In order to reveal the production performance under different property parameters of hydrate layer and gas layer, the geological model of Class 1 hydrate deposits was established based on the data of Messoyakha hydrate field. Considering the current conduction, heat transfer, multiphase multicomponent flow, hydrate phase transition and chemical reaction process in hydrate-bearing porous media, the effects of sediment properties on the gas recovery behavior in the process of low-frequency electric-Joule-heating are studied by numerical simulation method.
The results show that there is no close positive correlation between cumulative gas production and hydrate saturation due to the reverse influence of hydrate resources and effective permeability. With the increase of hydrate saturation, the proportion of energy input by electric heating for hydrate decomposition increases, which improves the energy utilization efficiency.

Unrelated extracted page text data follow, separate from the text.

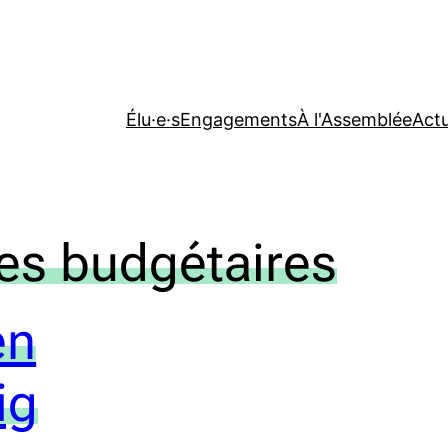
Élu·e·s
Engagements
À l'Assemblée
Actu
es budgétaires
en
ig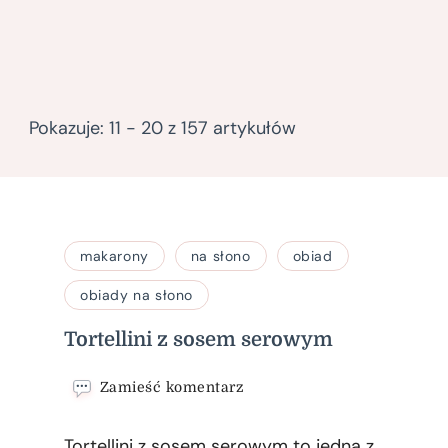
Pokazuje: 11 - 20 z 157 artykułów
makarony
na słono
obiad
obiady na słono
Tortellini z sosem serowym
we
Zamieść komentarz
wpisie
Tortellini
Tortellini z sosem serowym to jedna z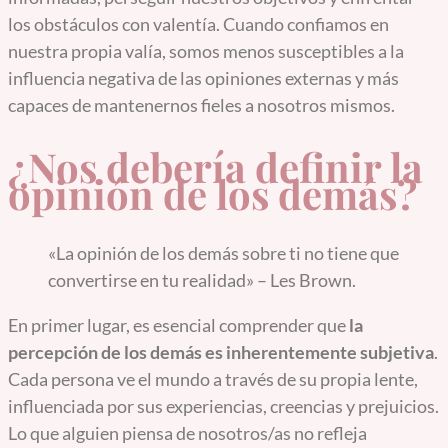
los obstáculos con valentía. Cuando confiamos en
nuestra propia valía, somos menos susceptibles a la
influencia negativa de las opiniones externas y más
capaces de mantenernos fieles a nosotros mismos.
¿Nos debería definir la
opinión de los demás?
«La opinión de los demás sobre ti no tiene que
convertirse en tu realidad» – Les Brown.
En primer lugar, es esencial comprender que
la
percepción de los demás es inherentemente subjetiva
.
Cada persona ve el mundo a través de su propia lente,
influenciada por sus experiencias, creencias y prejuicios.
Lo que alguien piensa de nosotros/as no refleja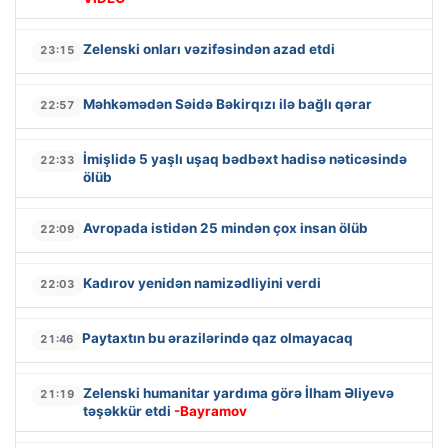
Zelenski onları vəzifəsindən azad etdi
23:15
Məhkəmədən Səidə Bəkirqızı ilə bağlı qərar
22:57
İmişlidə 5 yaşlı uşaq bədbəxt hadisə nəticəsində
22:33
ölüb
Avropada istidən 25 mindən çox insan ölüb
22:09
Kadırov yenidən namizədliyini verdi
22:03
Paytaxtın bu ərazilərində qaz olmayacaq
21:46
Zelenski humanitar yardıma görə İlham Əliyevə
21:19
təşəkkür etdi
-Bayramov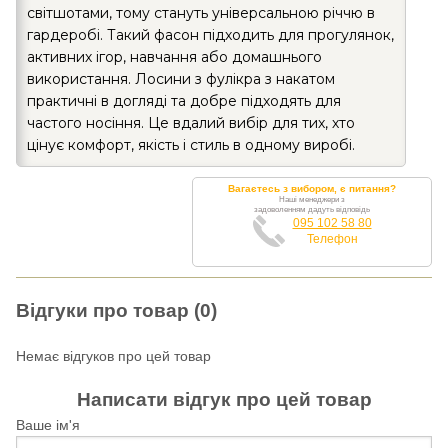
світшотами, тому стануть універсальною річчю в
гардеробі. Такий фасон підходить для прогулянок,
активних ігор, навчання або домашнього
використання. Лосини з фулікра з накатом
практичні в догляді та добре підходять для
частого носіння. Це вдалий вибір для тих, хто
цінує комфорт, якість і стиль в одному виробі.
Вагаєтесь з вибором, є питання?
Наші менеджери з
задоволенням дадуть відповідь
095 102 58 80
Телефон
Відгуки про товар (0)
Немає відгуков про цей товар
Написати відгук про цей товар
Ваше ім'я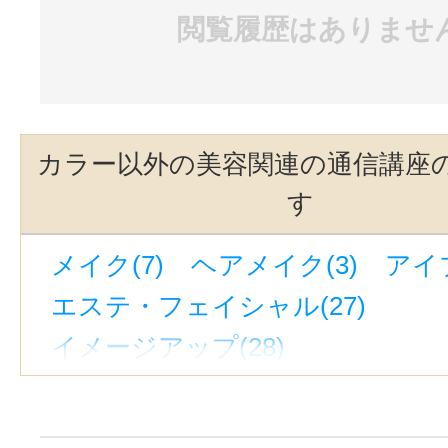
閲覧履歴はありませ
カラー以外の美容関連の通信講座
す
メイク(7)
ヘアメイク(3)
アイブ
エステ・フェイシャル(27)
イメージアップ(28)
トータルビューティー(29)
アンチエイジング(18)
コルギ(2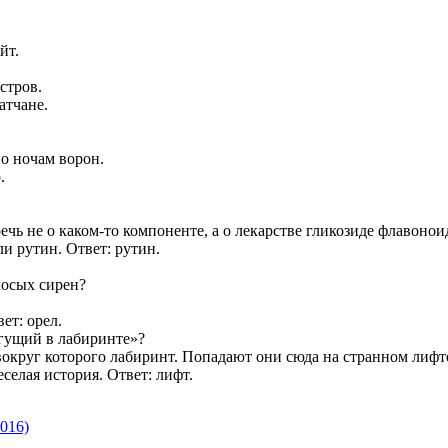
йт.
стров.
атчане.
по ночам ворон.
.
чь не о каком-то компоненте, а о лекарстве гликозиде флавоно
и рутин. Ответ: рутин.
лосых сирен?
ет: орел.
егущий в лабиринте»?
вокруг которого лабиринт. Попадают они сюда на странном лифте
селая история. Ответ: лифт.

The high permeability of the hydrate layer can enhance the depressurization effect to obtain a higher cumulative gas production, but it reduces the energy utilization efficiency. The amount of gas released by hydrate decomposition increases with the increase of hydrate layer thickness, which can enhance gas production and energy efficiency. Hydrate deposits with high gas saturation show better production performance because of higher gas production rate and energy efficiency. The gas layer permeability has no significant influence on the gas production. When the permeability of gas layer is low, the gas production increases slightly with the increase of permeability, but the energy utilization efficiency is reduced. Hydrate deposits with thicker gas layer thickness show greater production potential, because the cumulative gas production increases approximately linearly with the increase of gas layer thickness, but the energy efficiency of electric heating is not sensitive to gas layer thickness.